Post by the6thbook » Mon Oct 28, 2019 5:31 pm

I'm still having this issue. I can't get RC4-MD5 disabled:

https://github.com/SoftEtherVPN/SoftEtherVPN/pull/343

ozone
Posts: 62
Joined: Thu Sep 19, 2019 7:18 pm

Re: Disable Weak Ciphers such as RC4-MD5

Post by ozone » Sun Nov 03, 2019 12:49 am

I have the same issue.

A Mikrotik client connecting to a SE server always reverts to the weak RC4 cipher, although both support much higher ones like various forms of AES256...
But apparently, RC4 is all both nodes can agree upon during the initial handshake.

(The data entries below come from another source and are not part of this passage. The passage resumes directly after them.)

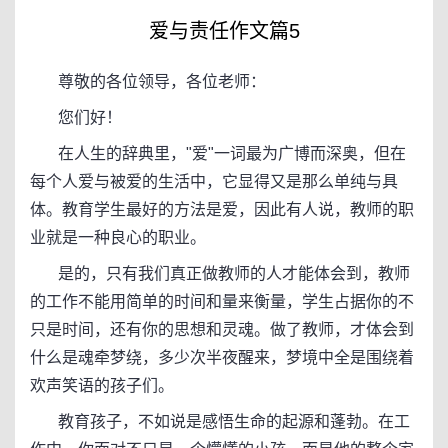
爱与责任作文篇5
尊敬的各位领导，各位老师：
您们好！
在人生的辞典里，"爱"一词最为广博而深奥，但在
每个人爱与被爱的生活中，它显得又是那么单纯与具
体。教育学生最好的方法是爱，因此有人说，教师的职
业就是一种良心的职业。
是的，只有我们真正做教师的人才能体会到，教师
的工作不能用简单的时间和量来衡量，学生占据你的不
只是时间，还有你的思想和灵魂。做了教师，才体会到
什么是魂牵梦绕，多少次半夜醒来，梦境中全是围绕着
欢声笑语的孩子们。
教育孩子，不如说是感悟生命的起源和蓬勃。在工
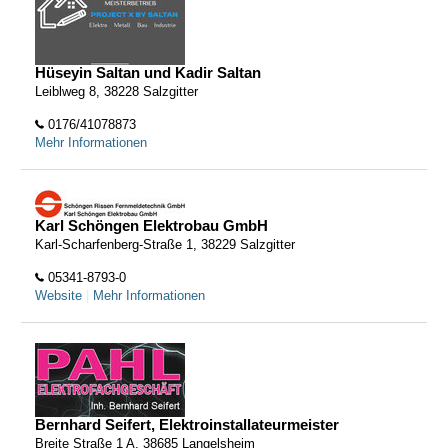
Hüseyin Saltan und Kadir Saltan
Leiblweg 8, 38228 Salzgitter
0176/41078873
Mehr Informationen
Karl Schöngen Elektrobau GmbH
Karl-Scharfenberg-Straße 1, 38229 Salzgitter
05341-8793-0
Website
|
Mehr Informationen
Bernhard Seifert, Elektroinstallateurmeister
Breite Straße 1 A, 38685 Langelsheim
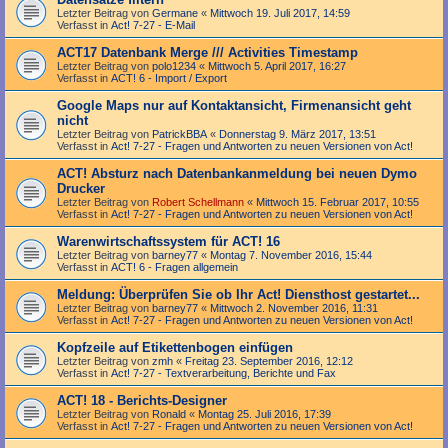
Letzter Beitrag von
Germane
«
Mittwoch 19. Juli 2017, 14:59
Verfasst in
Act! 7-27 - E-Mail
ACT17 Datenbank Merge /// Activities Timestamp
Letzter Beitrag von
polo1234
«
Mittwoch 5. April 2017, 16:27
Verfasst in
ACT! 6 - Import / Export
Google Maps nur auf Kontaktansicht, Firmenansicht geht
nicht
Letzter Beitrag von
PatrickBBA
«
Donnerstag 9. März 2017, 13:51
Verfasst in
Act! 7-27 - Fragen und Antworten zu neuen Versionen von Act!
ACT! Absturz nach Datenbankanmeldung bei neuen Dymo
Drucker
Letzter Beitrag von
Robert Schellmann
«
Mittwoch 15. Februar 2017, 10:55
Verfasst in
Act! 7-27 - Fragen und Antworten zu neuen Versionen von Act!
Warenwirtschaftssystem für ACT! 16
Letzter Beitrag von
barney77
«
Montag 7. November 2016, 15:44
Verfasst in
ACT! 6 - Fragen allgemein
Meldung: Überprüfen Sie ob Ihr Act! Diensthost gestartet...
Letzter Beitrag von
barney77
«
Mittwoch 2. November 2016, 11:31
Verfasst in
Act! 7-27 - Fragen und Antworten zu neuen Versionen von Act!
Kopfzeile auf Etikettenbogen einfügen
Letzter Beitrag von
zmh
«
Freitag 23. September 2016, 12:12
Verfasst in
Act! 7-27 - Text­­ver­arbei­tung, Berichte und Fax
ACT! 18 - Berichts-Designer
Letzter Beitrag von
Ronald
«
Montag 25. Juli 2016, 17:39
Verfasst in
Act! 7-27 - Fragen und Antworten zu neuen Versionen von Act!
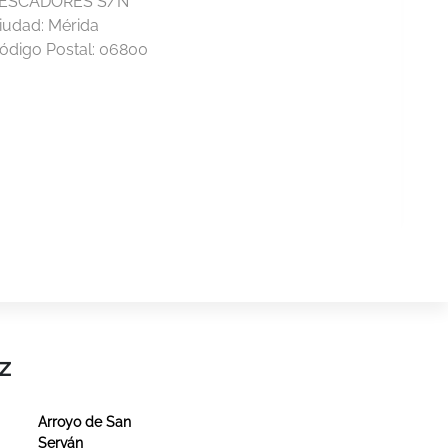
ESCADORES S/N
iudad:
Mérida
ódigo Postal:
06800
z
Arroyo de San
Serván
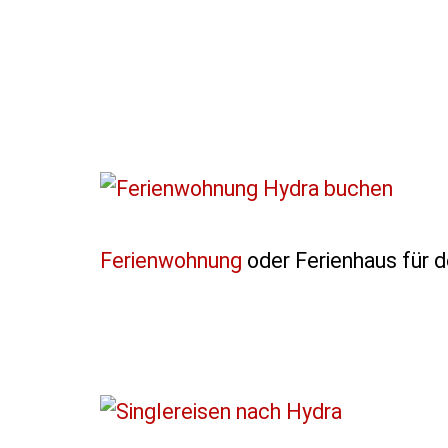
Ferienwohnung
oder Ferienhaus für d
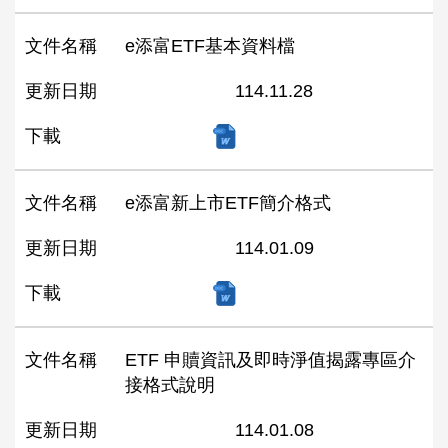
文件名稱
e添富ETF基本資料檔
更新日期
114.11.28
下載
文件名稱
e添富新上市ETF簡介格式
更新日期
114.01.09
下載
文件名稱
ETF 申贖資訊及即時淨值揭露專區介
接格式說明
更新日期
114.01.08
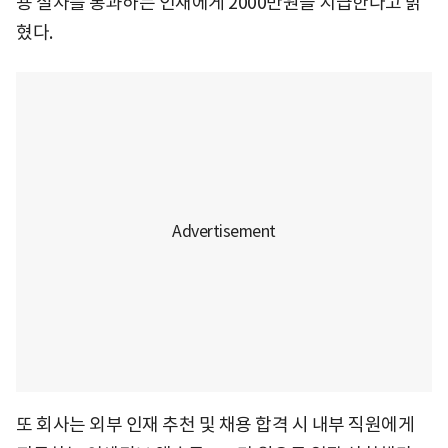
용 절차를 통과하는 인재에게 2000만원을 지급한다고 밝
혔다.
또 회사는 외부 인재 추천 및 채용 합격 시 내부 직원에게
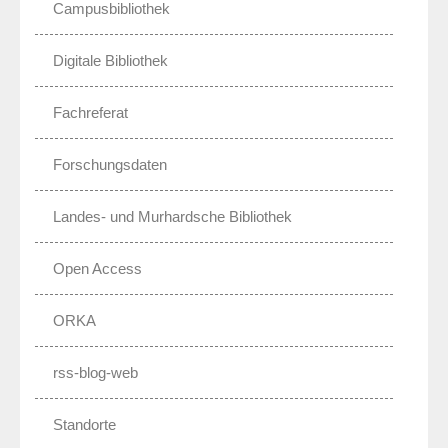
Campusbibliothek
Digitale Bibliothek
Fachreferat
Forschungsdaten
Landes- und Murhardsche Bibliothek
Open Access
ORKA
rss-blog-web
Standorte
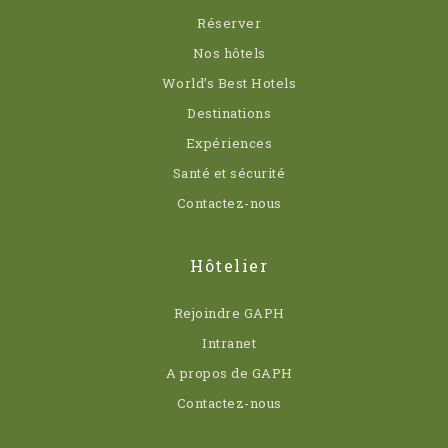
Réserver
Nos hôtels
World’s Best Hotels
Destinations
Expériences
Santé et sécurité
Contactez-nous
Hôtelier
Rejoindre GAPH
Intranet
A propos de GAPH
Contactez-nous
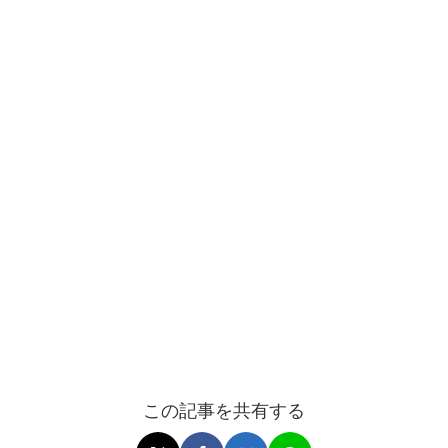
この記事を共有する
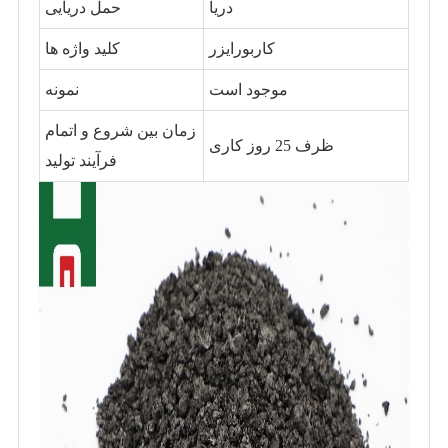
دریا
حمل دریایی
کاربورایزر
کلید واژه ها
موجود است
نمونه
زمان بین شروع و اتمام
ظرف 25 روز کاری
فرآیند تولید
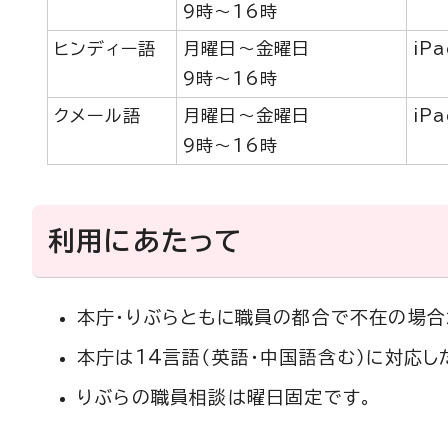
9時～16時
ヒンディー語
月曜日～金曜日
iP
9時～16時
クメール語
月曜日～金曜日
iP
9時～16時
利用にあたって
本庁・りぶらともに職員の都合で不在の場合
本庁は14言語（英語・中国語含む）に対応し
りぶらの職員相談は曜日固定です。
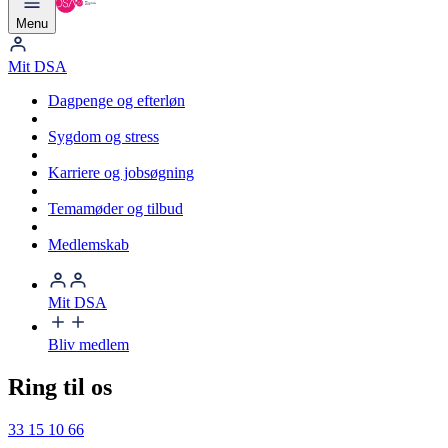
Menu
Mit DSA
Dagpenge og efterløn
Sygdom og stress
Karriere og jobsøgning
Temamøder og tilbud
Medlemskab
Mit DSA
Bliv medlem
Ring til os
33 15 10 66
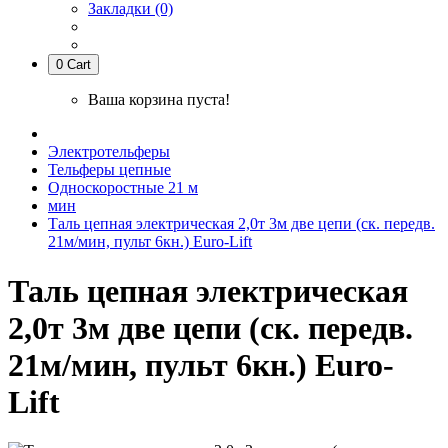
Закладки (0)
0
Cart
Ваша корзина пуста!
Электротельферы
Тельферы цепные
Односкоростные 21 м
мин
Таль цепная электрическая 2,0т 3м две цепи (ск. передв.
21м/мин, пульт 6кн.) Euro-Lift
Таль цепная электрическая
2,0т 3м две цепи (ск. передв.
21м/мин, пульт 6кн.) Euro-
Lift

Until today, found no way of enforcing a higher cipher. Nor got any hint of how to do this on this forum or by someone of SE.

...Still hoping though...

sukupandachu
Posts: 1
Joined: Sun Dec 23, 2018 11:53 am

Re: Disable Weak Ciphers such as RC4-MD5

Post by sukupandachu » Sun Feb 28, 2021 5:59 pm

Hi.

I have the same issue. I see it happens only when it connects through the VPNAzure relay network. Connecting directly through NAT utilizes the server selected cipher AES256-GCM-SHA384.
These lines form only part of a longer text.